TO DO —
All lines from the one with "行课程、科研、论文三重考核，要求严格。学术方面，学生需修满规" through the last line of the data below should be copied exactly; please add nothing.

[Page images and extracted text]
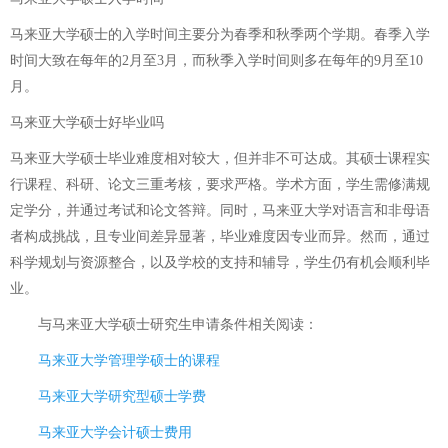
马来亚大学硕士的入学时间主要分为春季和秋季两个学期。春季入学
时间大致在每年的2月至3月，而秋季入学时间则多在每年的9月至10
月。
马来亚大学硕士好毕业吗
马来亚大学硕士毕业难度相对较大，但并非不可达成。其硕士课程实
行课程、科研、论文三重考核，要求严格。学术方面，学生需修满规
定学分，并通过考试和论文答辩。同时，马来亚大学对语言和非母语
者构成挑战，且专业间差异显著，毕业难度因专业而异。然而，通过
科学规划与资源整合，以及学校的支持和辅导，学生仍有机会顺利毕
业。
与
马来亚大学硕士研究生申请条件
相关阅读：
马来亚大学管理学硕士的课程
马来亚大学研究型硕士学费
马来亚大学会计硕士费用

RESULT OF THIS TASK —
行课程、科研、论文三重考核，要求严格。学术方面，学生需修满规
定学分，并通过考试和论文答辩。同时，马来亚大学对语言和非母语
者构成挑战，且专业间差异显著，毕业难度因专业而异。然而，通过
科学规划与资源整合，以及学校的支持和辅导，学生仍有机会顺利毕
业。
与
马来亚大学硕士研究生申请条件
相关阅读：
马来亚大学管理学硕士的课程
马来亚大学研究型硕士学费
马来亚大学会计硕士费用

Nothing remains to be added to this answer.